Answers:
4. Alternate Exterior Angles Theorem
5. Corresponding Angles Postulate
6. Same-Side Interior Angles Theorem
7. Linear Pair Postulate
8. Vertical Angles Theorem
Given the figure of 2 parallel lines cut by a transversal, we are to state the postulate or theorem that justifies each conclusion.
4. ∠1 ≅ ∠8
If two parallel lines are cut by a transversal, then alternate exterior angles are congruent. This theorem is called Alternate Exterior Angles Theorem.
5. ∠3 ≅ ∠7
If two parallel lines are cut by a transversal, then its corresponding angles are congruent. This is called the Corresponding Angles Postulate.
6. ∠4 is supplementary to ∠6
If two parallel lines are cut by a transversal, then, interior angles on the same side of the transversal are supplementary.
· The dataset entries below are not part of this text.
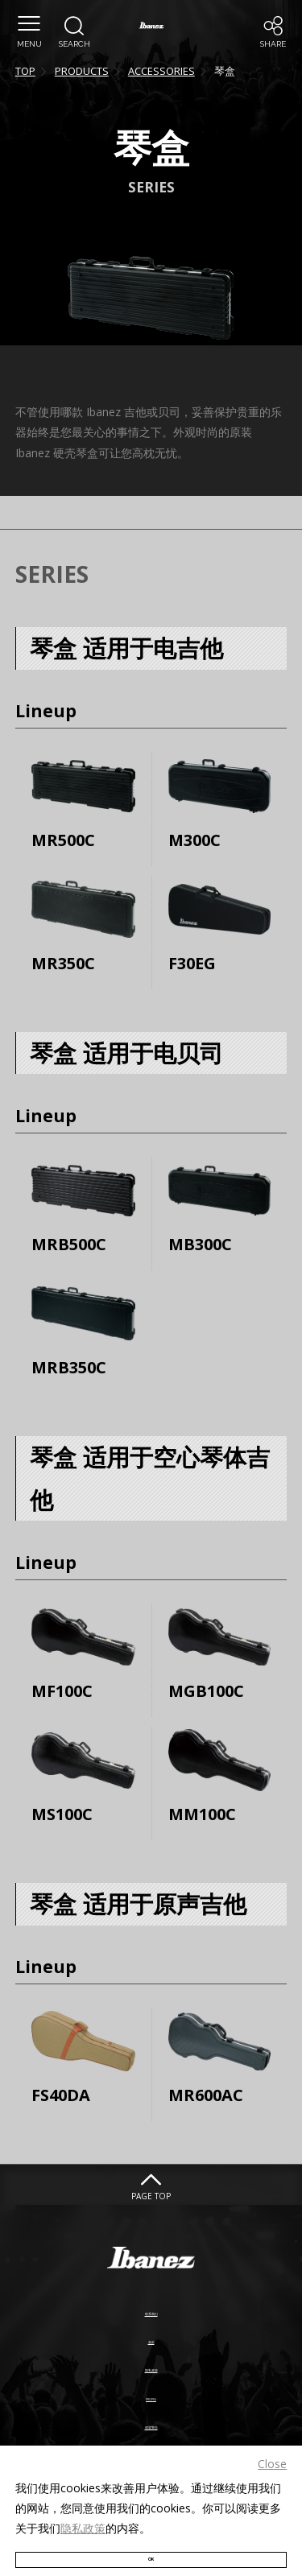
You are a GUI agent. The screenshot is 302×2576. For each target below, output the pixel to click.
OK (151, 2546)
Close (272, 2440)
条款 (151, 2333)
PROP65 (151, 2390)
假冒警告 (151, 2418)
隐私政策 (82, 2505)
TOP (25, 71)
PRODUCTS (82, 71)
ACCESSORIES (161, 71)
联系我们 (151, 2304)
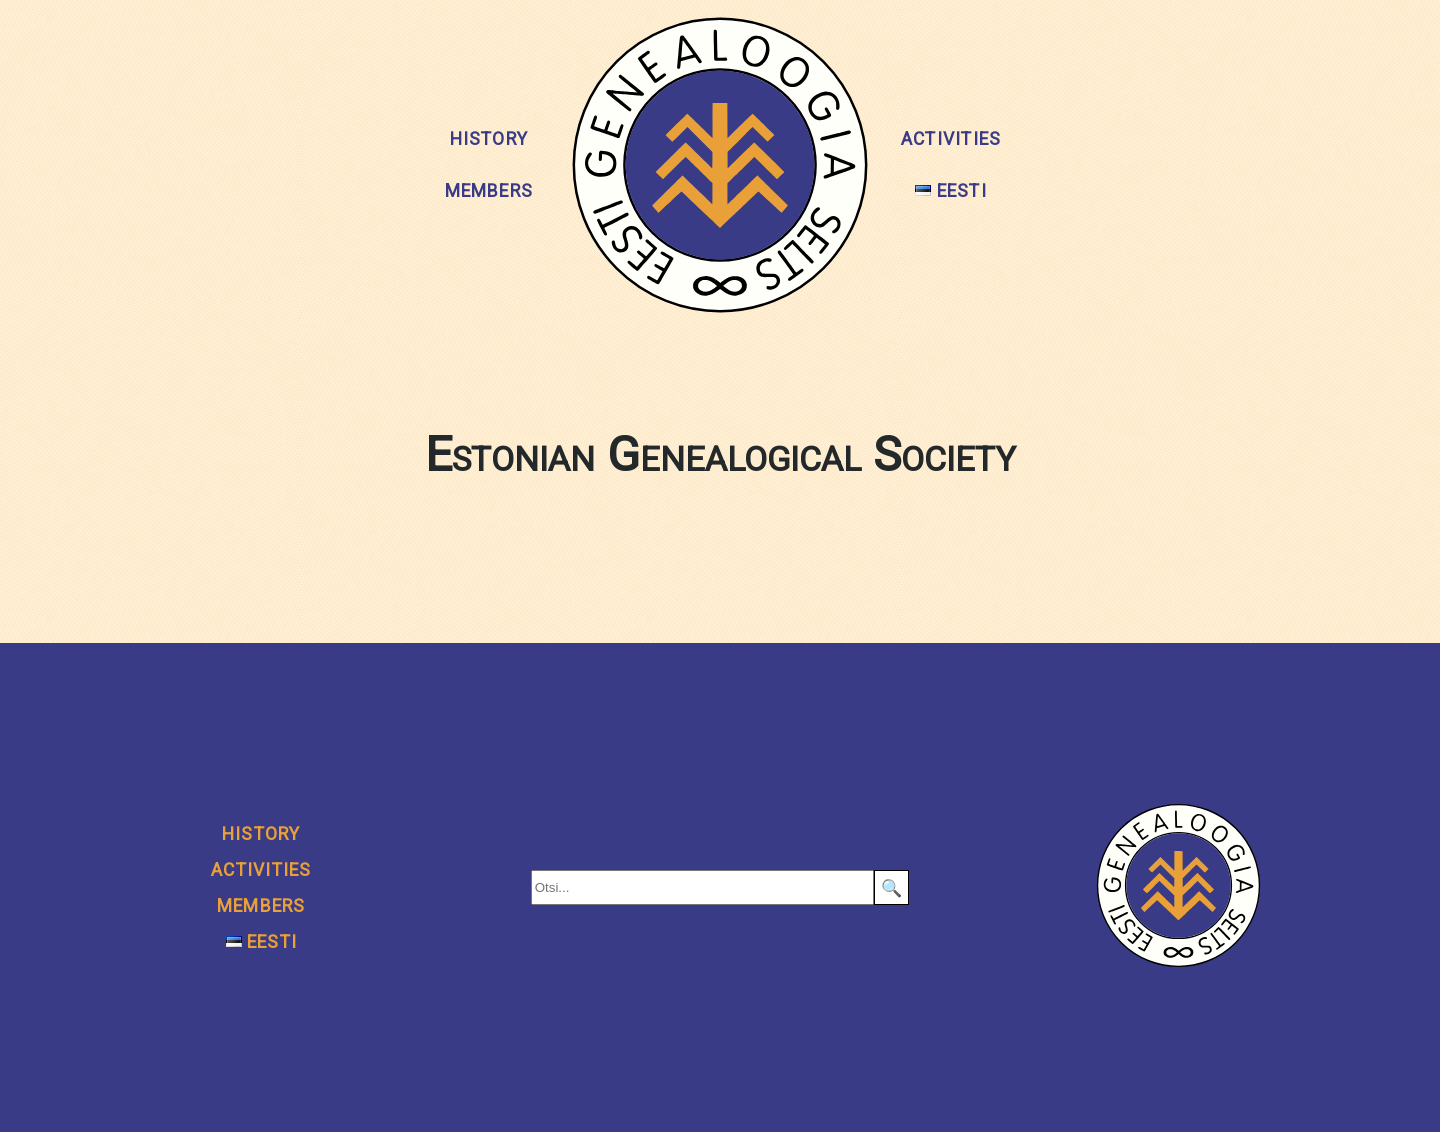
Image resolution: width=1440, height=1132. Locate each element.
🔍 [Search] (891, 888)
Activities (951, 139)
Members (489, 191)
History (489, 139)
This is the Same-Side Interior Angles Theorem.
7. ∠3 is supplementary to ∠4
This involves two theorems, the Same-Side Interior Angles Theorem, and the Alternate Interior Angles Theorem, which state that if a parallel line is cut by a transversal, then, alternate interior angles are congruent.
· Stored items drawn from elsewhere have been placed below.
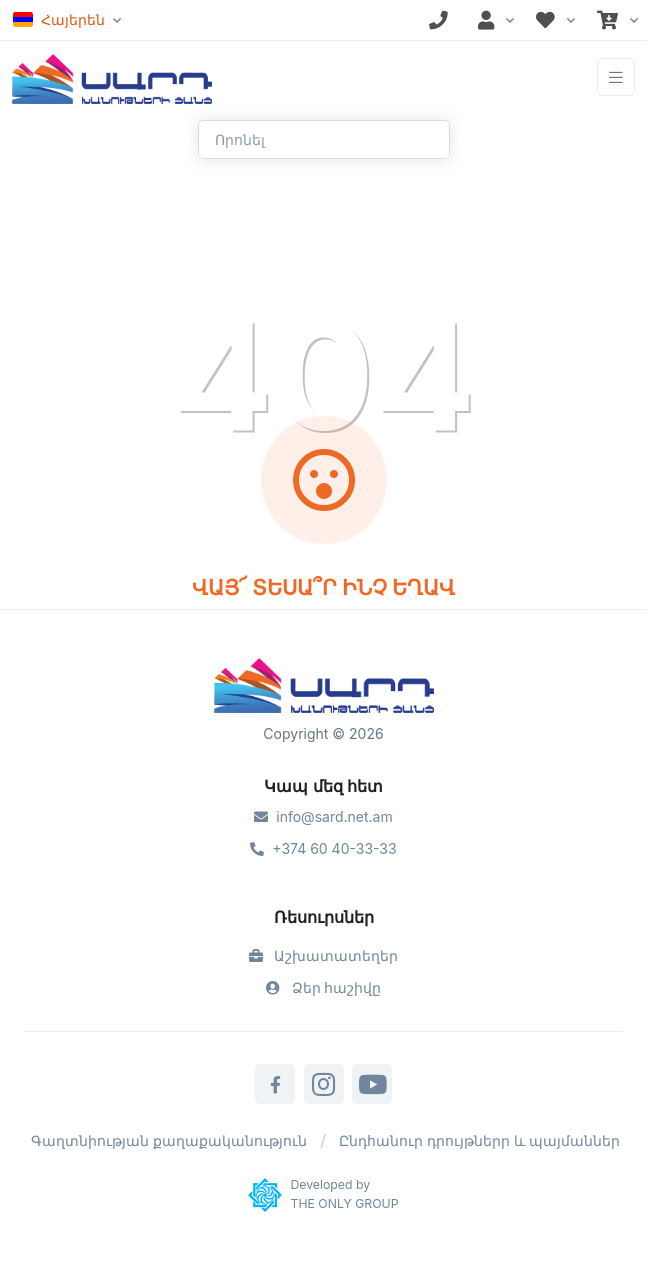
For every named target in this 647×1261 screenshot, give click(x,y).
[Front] (112, 77)
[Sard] (324, 688)
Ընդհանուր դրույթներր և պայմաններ (479, 1140)
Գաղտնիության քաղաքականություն (169, 1140)
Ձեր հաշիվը (324, 987)
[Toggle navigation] (616, 77)
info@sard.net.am (323, 816)
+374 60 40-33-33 (323, 848)
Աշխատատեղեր (324, 955)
Another way to prove this is by Linear Pair Postulate, which states that if two angles form a linear pair, then they are supplementary; that is, the sum of their measures is 180 degrees.
8. ∠7 ≅ ∠6
If angles are opposite each other and formed by two intersecting straight lines, then its vertical angles are congruent. This is called the Vertical Angles Theorem.